Very few of these suggestions fit the OP. No one in 2063 is going to think we’re crazy for not having housekeeping robots, no more than we think people fifty years ago were “crazy” for not having cellular phones.
Smoking, I think, is the best answer so far. Also, Internet privacy, but I keep vacillating between whether our descendants will think we’re crazy for not worrying enough about our privacy, or worrying too much about it.
You’re talking network speed, I’m talking bandwidth. Bandwidth is the total amount of network traffic available to all and, unless a massive amount of new cable is laid in the next few years, the US will not have enough bandwidth available to turn to an all streaming/downloading future.
Agreed; the craziest thing about the present is our predictions about the future.
Also, the majority of this thread is just things that the poster finds crazy now (e.g. smoking), and a hypothetical future person saying, “Golly, people in 2013 sure were dumb to not agree with your 2013 self.”. C’mon, folks, let’s step things up.
I’d be amused if future people find our sense of environmentalism crazy because it ends up fairly easy to adapt to and even benefit from global climate change (n.b. I don’t think this is a likely scenario).
I like physical media, and hope it doesn’t entirely disappear, instead remaining a personal choice. It may be a faint hope, though.
I also hope that in 50 years, Americans being able to buy guns at the supermarket without a background check or license will be looked on as crazy.
I figure the doubts about and resistance to Climate Change will be looked on as crazy, but that will probably be because they’ll be living deeply in amongst incontrovertible evidence by that time.
Within the last month or so they replaced all the light switches in my office (and all the rest) with motion-activated switches. The lights go off after 15 minutes of inactivity. I suppose if you are thinking deep thoughts, you might have to wave every 15 minutes.

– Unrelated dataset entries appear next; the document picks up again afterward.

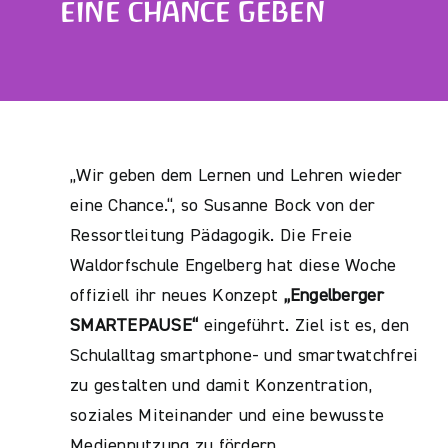
EINE CHANCE GEBEN
„Wir geben dem Lernen und Lehren wieder
eine Chance.“, so Susanne Bock von der
Ressortleitung Pädagogik. Die Freie
Waldorfschule Engelberg hat diese Woche
offiziell ihr neues Konzept
„Engelberger
SMARTEPAUSE“
eingeführt. Ziel ist es, den
Schulalltag smartphone- und smartwatchfrei
zu gestalten und damit Konzentration,
soziales Miteinander und eine bewusste
Mediennutzung zu fördern.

What’s doubly interesting about this is that when the building was built in 1970, there were no wall switches at all. The janitors turned on all the office lights at 8 and expected to turn them off at 6, say. But too many people worked at night, so they left them on till midnight. But a few people worked beyond that and some came in on weekends, so you went to the breaker box and switched your lights on. But each circuit controlled five offices so you turned five on. When you left, you had no way of knowing whether someone had come and was working in one of the other four, so you left everything on. What a waste! But then, maybe 25 years ago they decided to add light switches. Problem: the electrical supply came in at 330 volts and powered two banks of three fluorescents each. But it is against code to have 330 to a wall switch. So they had to add relays, powered by the regular 110 to control those fluorescents. The reason for all this was the building was put up on a very limited budget and they saved money not only on the switches but by the fact that the 330 supply needed wires only 1/3 as heavy.
I can’t believe that people will not still want to dash off short notes, even to themselves. Post-its might because the standard medium.
In fifty years people won’t believe that we thought flying cars were a good idea.
Here’s another one I just thought of and I am virtually certain will come to pass.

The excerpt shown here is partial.